Por lo tanto, la prueba practicada ha sido suficiente para estimar probada la tesis contenida en la demanda sin que haya sido desvirtuada de contrario, por cuanto la declaración del demandado y la de su hija no son suficientes por sí solas para descartar la existencia de otro conductor habitual o incluso sólo ocasional de su vehículo en la fecha de los hechos de todo lo cual se deduce, en definitiva, que aun cuando quede descartada la participación personal en el accidente por parte del propietario o de su hija no queda excluida la intervención del vehículo en el accidente, conducido por otra persona, que sí ha sido demostrada con la prueba practicada de contrario.
TERCERO.- Establecida así la existencia y la responsabilidad derivada del accidente y por lo que respecta a la cuantía de la indemnización, acreditado ha resultado que como consecuencia de la colisión el vehículo de la actora sufrió daños en su espejo retrovisor cuyo importe de reparación asciende a 223,85 euros a tenor del presupuesto, no impugnado, acompañado como documento numero dos, cantidad ésta que se configura como objeto de la condena resarcitoria.
CUARTO.- En cuanto a los intereses, se devengarán los del art. 20 de la L.C.S. desde la fecha del siniestro respecto de la Compañía aseguradora, al haber incurrido ésta en la mora prevista en dicho precepto y los del art. 1100 y 1108 del C.c. desde la interpelación judicial respecto del propietario del vehículo.

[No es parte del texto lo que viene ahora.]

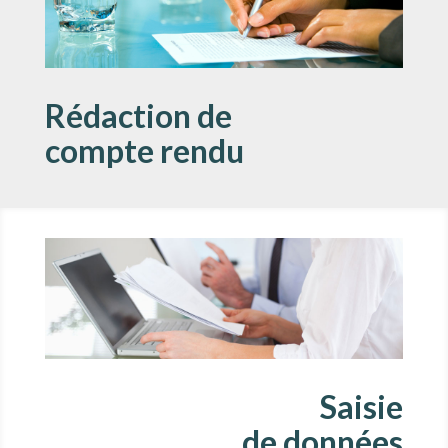
Rédaction de
compte rendu
Saisie
de données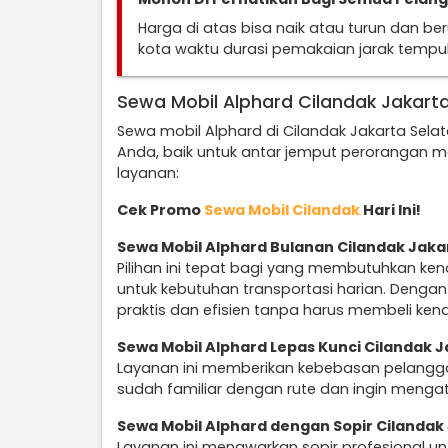
Harga di atas bisa naik atau turun dan b
kota waktu durasi pemakaian jarak temp
Sewa Mobil Alphard Cilandak Jakart
Sewa mobil Alphard di Cilandak Jakarta Sela
Anda, baik untuk antar jemput perorangan m
layanan:
Cek Promo
Sewa Mobil Cilandak
Hari Ini!
Sewa Mobil Alphard Bulanan Cilandak Jaka
Pilihan ini tepat bagi yang membutuhkan ke
untuk kebutuhan transportasi harian. Denga
praktis dan efisien tanpa harus membeli ken
Sewa Mobil Alphard Lepas Kunci Cilandak J
Layanan ini memberikan kebebasan pelangga
sudah familiar dengan rute dan ingin mengatu
Sewa Mobil Alphard dengan Sopir Cilandak
Layanan ini menawarkan sopir profesional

QUINTO.- De acuerdo con lo dispuesto en el articulo 394.1 de la Ley de Enjuiciamiento Civil, al resultar estimada la demanda, las costas deberán ser abonadas por las partes demandadas que han resultado condenadas.
Vistos los preceptos citados y demás de pertinente y general aplicación
FALLO
Que estimando la demanda interpuesta por el Procurador/a Doña Pilar Moreno Bravo en nombre y representación de Doña Aroa L. G. contra la aseguradora Catalana Occidente y Contra Don Santiago F. P., representados por el Procurador Don Francisco Aledo Martínez, debo condenar y condeno a los demandados a abonar solidariamente a la actora la cantidad de doscientos veintitrés euros con ochenta y cinco céntimos (223,85) más los intereses legales desde la interposición de la demanda hasta su completo pago respecto del condenado persona física y los del art. 20 de la LCS desde la fecha del siniestro hasta su completo pago respecto de la Compañía aseguradora condenada, con expresa condena en costas a los demandados.
Notifíquese la presente resolución a las partes, haciéndoles saber que no es firme y que contra la misma cabe preparar recurso de apelación en este Juzgado en el plazo de cinco días desde la notificación, que será resuelto por la Iltma. Audiencia Provincial de Murcia.
Inclúyase la presente en el libro de sentencias poniendo en las actuaciones certificación de la misma.
Así por esta mi sentencia lo pronuncio, mando y firmo.